They robbed her of it, and not only her,
but her husband, her family, the community.
To find Maureen's killer, police were taking another look at her apartment.
They were interested in finding Maureen's brown vinyl purse.
They also thought about that pair of shoes that were missing.
Remember, the working theory here is that there are two crime scenes,
the place where she was killed and the place
where her body was left. So those shoes could down the road be a direct connection to a suspect.
According to one of the news articles, Maureen had seen a friend the day that she disappeared.
The friend is going to later tell police that Maureen had mentioned that she might be going
on a date or meeting a man later that night. Now, it wasn't clear if she'd ever met up with
this man at all, but it's something
that now is out there that they need to wonder if that's what materialized in her body on that car.
When investigators talked to Maureen's landlady, she told police she did hear Maureen talking to
another person inside her apartment on the Friday she was last seen alive.
Landlady heard her talking to some guy in a normal voice that Friday afternoon.
They left together and then she smelled cigar smoke out in the hallway.
Police interviewed a lot of people.
And while they didn't share who all of those people were with Marianne,
Marianne did hear from a friend about one person in particular.

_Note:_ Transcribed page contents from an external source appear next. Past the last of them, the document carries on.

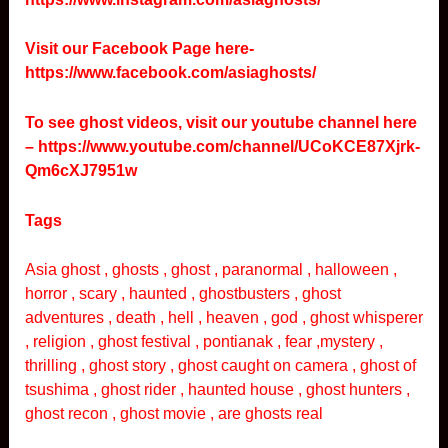
Visit our Facebook Page here-
https://www.facebook.com/asiaghosts/
To see ghost videos, visit our youtube channel here
–
https://www.youtube.com/channel/UCoKCE87Xjrk-
Qm6cXJ7951w
Tags
Asia ghost , ghosts , ghost , paranormal , halloween ,
horror , scary , haunted , ghostbusters , ghost
adventures , death , hell , heaven , god , ghost whisperer
, religion , ghost festival , pontianak , fear ,mystery ,
thrilling , ghost story , ghost caught on camera , ghost of
tsushima , ghost rider , haunted house , ghost hunters ,
ghost recon , ghost movie , are ghosts real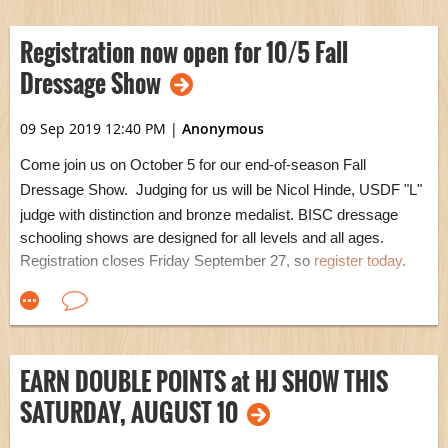
For items of significant value, please arrange drop-off with
Adrienne
Buck
for safe keeping until the sale.
With our new
Registration now open for 10/5 Fall
501(c)3 federal
non-profit status,
y
ou
r
donations are
now tax-
Dressage Show
deductible..woohoo!
Tax receipts will be available for pickup at the
sale.
09 Sep 2019 12:40 PM
|
Anonymous
Come join us on October 5 for our end-of-season Fall
Dressage Show. Judging for us will be Nicol Hinde,
USDF "L"
judge with distinction and bronze medalist
. BISC dressage
schooling shows are designed for all levels and all ages.
Registration closes Friday September 27, so
register today
.
EARN DOUBLE POINTS at HJ SHOW THIS
SATURDAY, AUGUST 10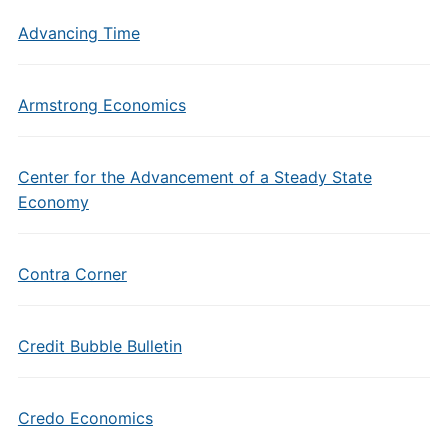
Advancing Time
Armstrong Economics
Center for the Advancement of a Steady State
Economy
Contra Corner
Credit Bubble Bulletin
Credo Economics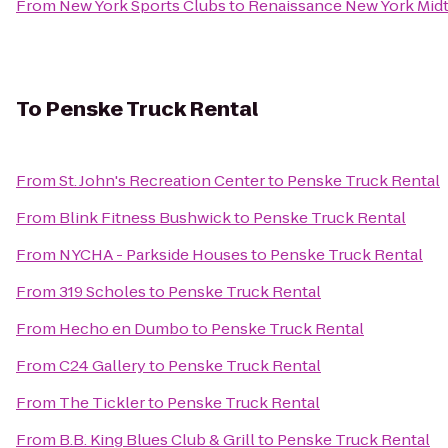
From
New York Sports Clubs
to
Renaissance New York Mid
To
Penske Truck Rental
From
St. John's Recreation Center
to
Penske Truck Rental
From
Blink Fitness Bushwick
to
Penske Truck Rental
From
NYCHA - Parkside Houses
to
Penske Truck Rental
From
319 Scholes
to
Penske Truck Rental
From
Hecho en Dumbo
to
Penske Truck Rental
From
C24 Gallery
to
Penske Truck Rental
From
The Tickler
to
Penske Truck Rental
From
B.B. King Blues Club & Grill
to
Penske Truck Rental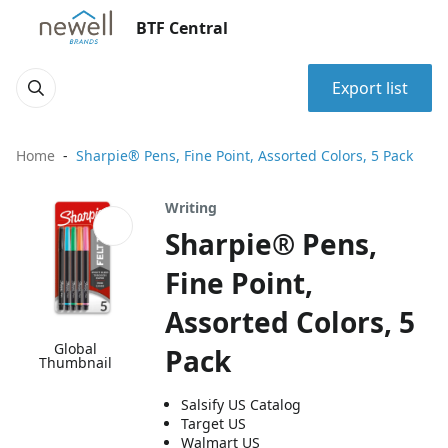
BTF Central
Export list
Home
Sharpie® Pens, Fine Point, Assorted Colors, 5 Pack
Writing
Sharpie® Pens,
Fine Point,
Assorted Colors, 5
Global
Pack
Thumbnail
Salsify US Catalog
Target US
Walmart US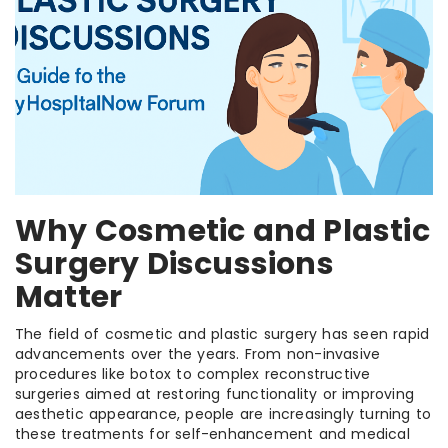
Why Cosmetic and Plastic
Surgery Discussions
Matter
The field of cosmetic and plastic surgery has seen rapid
advancements over the years. From non-invasive
procedures like botox to complex reconstructive
surgeries aimed at restoring functionality or improving
aesthetic appearance, people are increasingly turning to
these treatments for self-enhancement and medical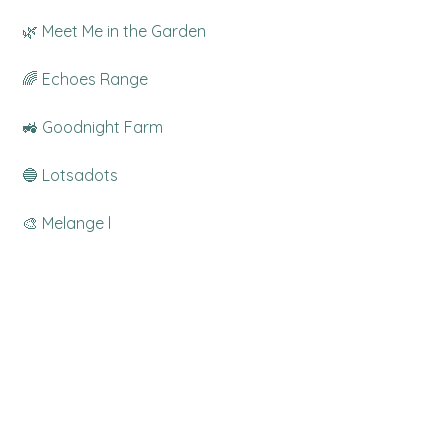
 🌿 Meet Me in the Garden
 🌈 Echoes Range
 🚜 Goodnight Farm
 🔵 Lotsadots
 🎨 Melange l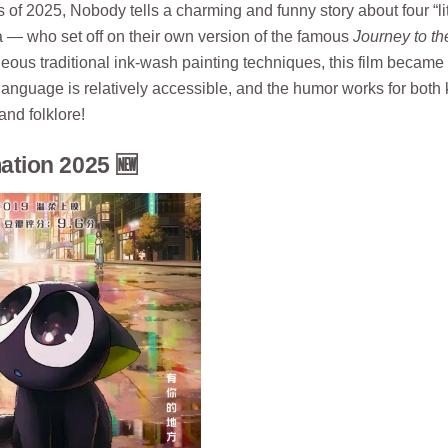
 of 2025, Nobody tells a charming and funny story about four “lit
la — who set off on their own version of the famous
Journey to th
ous traditional ink-wash painting techniques, this film became
language is relatively accessible, and the humor works for both 
and folklore!
tion 2025 🆕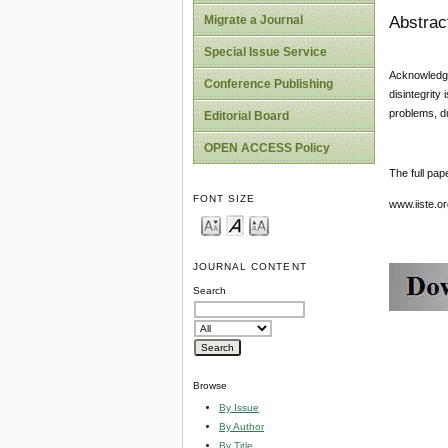
Abstrac
Migrate a Journal
Special Issue Service
Acknowledge
Conference Publishing
disintegrity
problems, du
Editorial Board
OPEN ACCESS Policy
The full pap
FONT SIZE
www.iiste.
JOURNAL CONTENT
Search
Browse
By Issue
By Author
By Title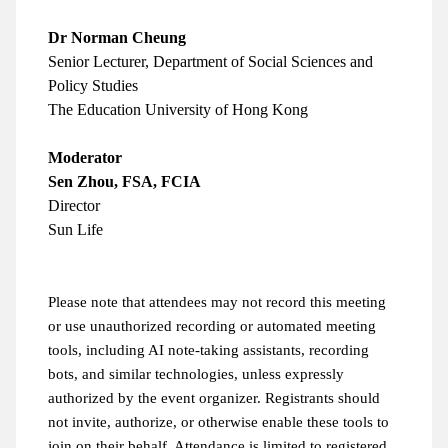
Dr Norman Cheung
Senior Lecturer, Department of Social Sciences and
Policy Studies
The Education University of Hong Kong
Moderator
Sen Zhou, FSA, FCIA
Director
Sun Life
Please note that attendees may not record this meeting
or use unauthorized recording or automated meeting
tools, including AI note-taking assistants, recording
bots, and similar technologies, unless expressly
authorized by the event organizer. Registrants should
not invite, authorize, or otherwise enable these tools to
join on their behalf. Attendance is limited to registered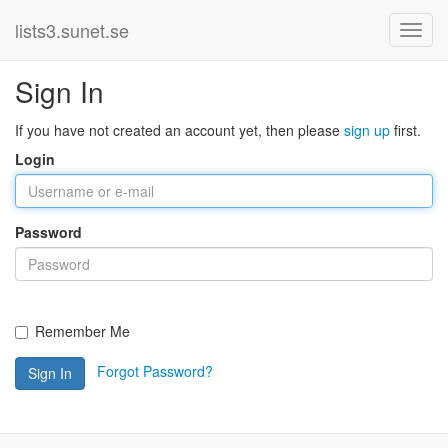
lists3.sunet.se
Sign In
If you have not created an account yet, then please
sign up
first.
Login
Password
Remember Me
Forgot Password?
Sign In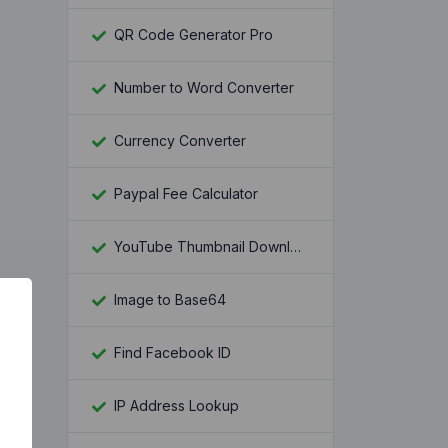
QR Code Generator Pro
Number to Word Converter
Currency Converter
Paypal Fee Calculator
YouTube Thumbnail Downloader
Image to Base64
Find Facebook ID
IP Address Lookup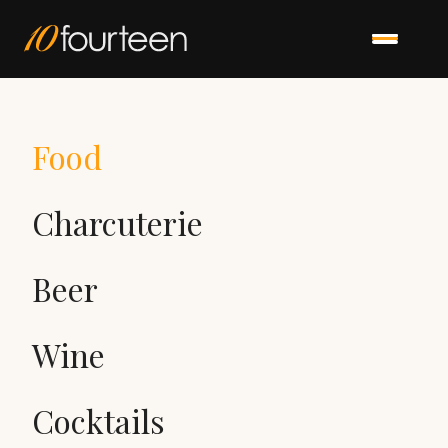
Food
Charcuterie
Beer
Wine
Cocktails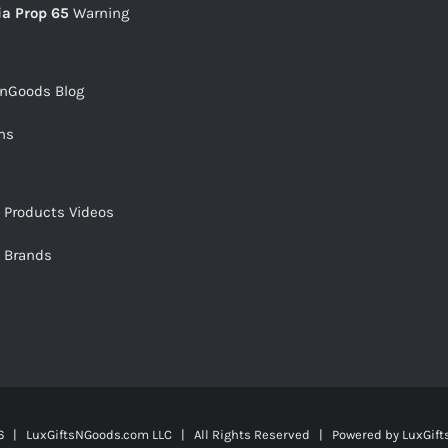
ia Prop 65
Warning
snGoods Blog
ms
s Products Videos
s Brands
 | LuxGiftsNGoods.com LLC | All Rights Reserved | Powered by
LuxGif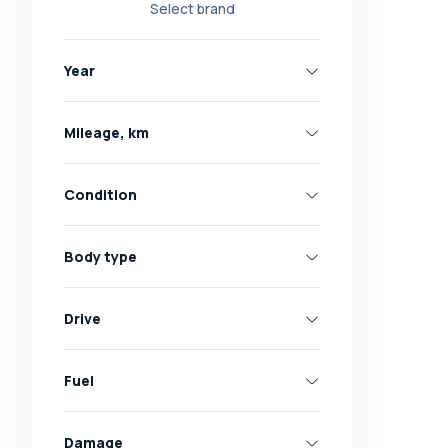
Select brand
Nissan
Opel
Year
Peugeot
Renault
Mileage, km
Skoda
Toyota
Condition
Volkswagen
Volvo
Body type
All brands
Abarth
Drive
AC
Acura
Fuel
Adler
Damage
Alfa Romeo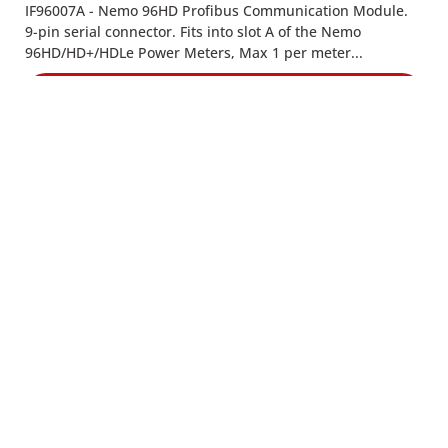
IF96007A - Nemo 96HD Profibus Communication Module.
9-pin serial connector. Fits into slot A of the Nemo
96HD/HD+/HDLe Power Meters, Max 1 per meter...
VIEW PRODUCT
IF-96008
IF-96008 - Nemo 96HD Single Energy Pulse Output
Module..
VIEW PRODUCT
CONTACT US
8:30am to 5pm Monday to Thursday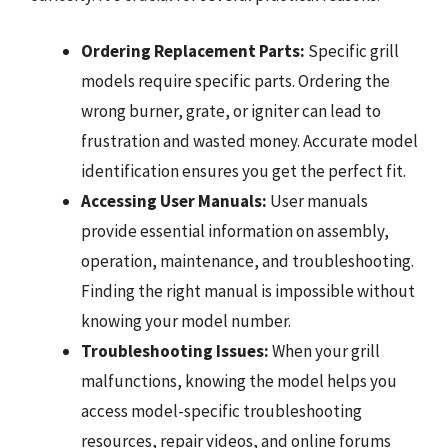
Ordering Replacement Parts:
Specific grill
models require specific parts. Ordering the
wrong burner, grate, or igniter can lead to
frustration and wasted money. Accurate model
identification ensures you get the perfect fit.
Accessing User Manuals:
User manuals
provide essential information on assembly,
operation, maintenance, and troubleshooting.
Finding the right manual is impossible without
knowing your model number.
Troubleshooting Issues:
When your grill
malfunctions, knowing the model helps you
access model-specific troubleshooting
resources, repair videos, and online forums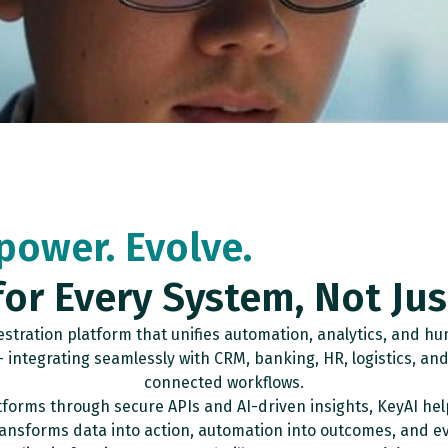
power. Evolve.
for Every System, Not Ju
tration platform that unifies automation, analytics, and hum
integrating seamlessly with CRM, banking, HR, logistics, and 
connected workflows.
forms through secure APIs and AI-driven insights, KeyAI hel
transforms data into action, automation into outcomes, and ev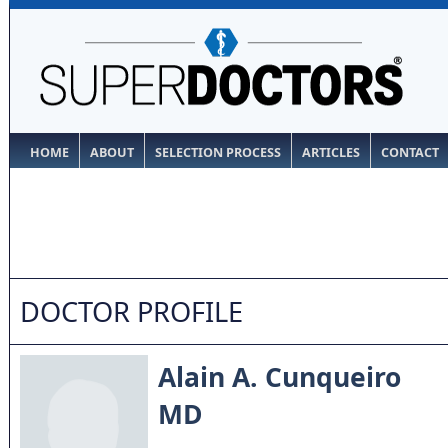
HOME
ABOUT
SELECTION PROCESS
ARTICLES
CONTACT
DOCTOR PROFILE
Alain A. Cunqueiro
MD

Our friend, who was a police officer in Sioux City,
very good friend,
he said he talked to the police in Cedar Rapids
and he said it was George Smith.
He's the one that killed Maureen.
Here's what we know about George Smith.
He was 53 years old at the time of Maureen's death,
probably not someone this 70-year-old
would ever hang out with.
I'm looking at a photograph of George Smith and in it, he's smoking a cigar,
which could line up with what the landlady said.
George Smith ran a liquor store that was very close to my sister,
either where she worked or where she lived.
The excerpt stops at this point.